## DATA SHOWN
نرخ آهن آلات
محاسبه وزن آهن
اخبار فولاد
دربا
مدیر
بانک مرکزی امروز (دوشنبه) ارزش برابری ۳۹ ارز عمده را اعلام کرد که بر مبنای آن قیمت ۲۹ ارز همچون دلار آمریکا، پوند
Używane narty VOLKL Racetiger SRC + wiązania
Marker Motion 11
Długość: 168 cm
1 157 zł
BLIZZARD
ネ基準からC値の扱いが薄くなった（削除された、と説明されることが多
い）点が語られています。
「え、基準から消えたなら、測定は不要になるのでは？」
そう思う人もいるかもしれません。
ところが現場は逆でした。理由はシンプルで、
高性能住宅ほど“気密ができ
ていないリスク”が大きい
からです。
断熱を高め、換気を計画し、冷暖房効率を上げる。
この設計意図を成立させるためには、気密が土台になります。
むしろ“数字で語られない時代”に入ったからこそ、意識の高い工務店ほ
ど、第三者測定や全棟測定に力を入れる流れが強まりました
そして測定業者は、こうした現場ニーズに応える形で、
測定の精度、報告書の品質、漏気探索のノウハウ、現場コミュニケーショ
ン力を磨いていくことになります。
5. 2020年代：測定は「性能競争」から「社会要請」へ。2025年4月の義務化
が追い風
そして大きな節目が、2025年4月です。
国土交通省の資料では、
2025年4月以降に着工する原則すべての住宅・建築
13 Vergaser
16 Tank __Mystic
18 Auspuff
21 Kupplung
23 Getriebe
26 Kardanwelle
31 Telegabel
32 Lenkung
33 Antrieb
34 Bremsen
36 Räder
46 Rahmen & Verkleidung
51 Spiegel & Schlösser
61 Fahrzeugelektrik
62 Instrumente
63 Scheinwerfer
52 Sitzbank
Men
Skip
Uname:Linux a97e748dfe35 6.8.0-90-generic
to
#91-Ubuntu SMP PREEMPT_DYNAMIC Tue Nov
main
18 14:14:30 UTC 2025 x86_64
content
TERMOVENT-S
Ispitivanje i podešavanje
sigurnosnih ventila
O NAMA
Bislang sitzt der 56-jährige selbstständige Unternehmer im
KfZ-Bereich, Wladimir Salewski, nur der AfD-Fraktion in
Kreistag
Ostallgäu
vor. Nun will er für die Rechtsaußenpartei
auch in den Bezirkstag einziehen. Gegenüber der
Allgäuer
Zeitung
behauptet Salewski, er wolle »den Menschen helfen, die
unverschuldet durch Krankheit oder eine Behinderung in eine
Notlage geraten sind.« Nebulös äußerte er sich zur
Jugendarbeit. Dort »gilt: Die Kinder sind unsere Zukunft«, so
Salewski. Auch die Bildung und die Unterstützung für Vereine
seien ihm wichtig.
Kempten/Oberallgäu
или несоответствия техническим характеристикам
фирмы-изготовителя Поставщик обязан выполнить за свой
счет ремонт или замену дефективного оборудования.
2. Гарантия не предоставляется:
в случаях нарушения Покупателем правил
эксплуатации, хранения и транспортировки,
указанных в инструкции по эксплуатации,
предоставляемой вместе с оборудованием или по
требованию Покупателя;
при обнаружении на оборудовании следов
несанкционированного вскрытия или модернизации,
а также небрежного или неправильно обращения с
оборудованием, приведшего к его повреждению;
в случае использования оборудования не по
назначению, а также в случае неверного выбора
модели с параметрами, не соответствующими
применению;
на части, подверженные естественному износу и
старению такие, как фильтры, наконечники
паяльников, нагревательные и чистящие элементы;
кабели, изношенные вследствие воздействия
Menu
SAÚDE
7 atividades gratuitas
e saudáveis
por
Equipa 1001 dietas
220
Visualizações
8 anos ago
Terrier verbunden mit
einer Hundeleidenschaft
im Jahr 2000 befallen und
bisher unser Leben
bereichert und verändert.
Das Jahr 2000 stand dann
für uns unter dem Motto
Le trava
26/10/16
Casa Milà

## WORK TO COMPLETE
All lines with the word "оборудования" are needed; pull them from the entries and copy each.

## SOLVED PROBLEM
счет ремонт или замену дефективного оборудования.
в случае использования оборудования не по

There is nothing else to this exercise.